The records are to be copied word for word, and the pictures dropped.

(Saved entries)
*** Begin section ***
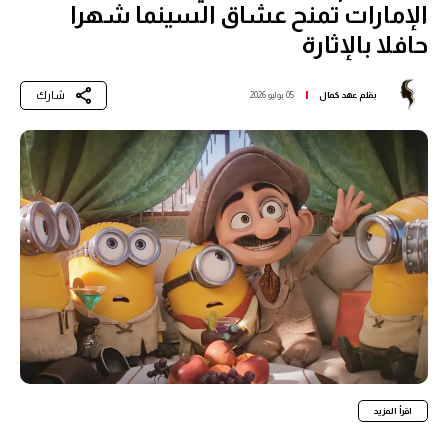
الإمارات تمنح عشاق السينما شهرا
حافلا بالإثارة
شارك
بقلم
عهد كمال
05 يوليو 2026
اقرأ المزيد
*** End section ***
## Answer for this exercise
الإمارات تمنح عشاق السينما شهرا
حافلا بالإثارة
شارك
بقلم
عهد كمال
05 يوليو 2026
اقرأ المزيد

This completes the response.